We are raised to put others before ourselves. To be selfless and, as a parent, to be sacrificing. This way of thinking may make those we care for to feel safe and cherished, but it can leave us feeling drained and empty, and possibly even resentful of the time given to those we love because it leaves us with nothing for ourselves.
You can’t pour from an empty cup. Without replenishing the contents, you soon run out and then everyone goes thirsty.
If you wake up tired and go to bed exhausted, then it’s time you started putting yourself first. Go on – give yourself permission. It’s ok to say “no”. It’s not a weakness to ask for help, it’s a sign of strength. My mum shakes her head at the way the current generation of children has been raised to expect everything. She often tells me to stop, and let them sort it out for themselves. That I don’t need to drive my teenager when he’s perfectly capable of getting the bus or walking if he gets out of bed earlier. That my ten-year-old can get his own uniform ready every night instead of playing on his tablet while I tidy around him.

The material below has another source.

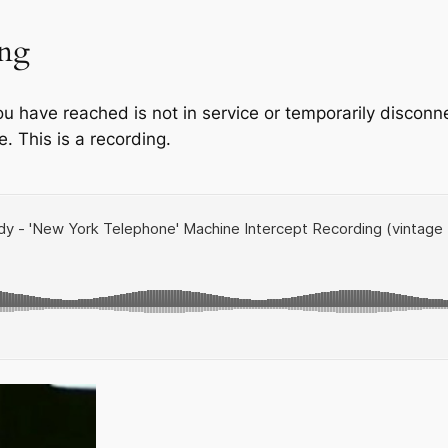
ing
ou have reached is not in service or temporarily disco
e. This is a recording.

What am I teaching my kids if I don’t show them that I am worthy of time too? How am I preparing them for independence if I don’t show them that, while they are always number one in my heart, the world outside doesn’t actually revolve around them? Or show them that adults don’t always have the answers, so they know it’s ok to fail sometimes. You can still make your children feel loved and protected without making their lives “perfect”.
The same is true for work. If you’re great at what you do, you probably find yourself being given more and more work. This may feel flattering at first, but it can soon start to feel like a punishment as it eats into energy leaving you with nothing left for yourself or your family at the end of the day. Churning through work becomes a priority and, you stop feeling satisfaction and pride and start feeling anger and resentment.
If you’re running on fumes, then it’s time to stop and refuel. Give yourself the simple pleasure of not having to go anywhere or do anything this weekend. Book a day off work and use it doing something you love at a pace you choose and not because you need to fit in with someone else’s itinerary.
Remember to check the level in your cup from time to time and top it up before it gets too low. Spend a little time every day replenishing your cup. The more you give yourself, the more you will have for others and you can, once again, take pleasure in being generous.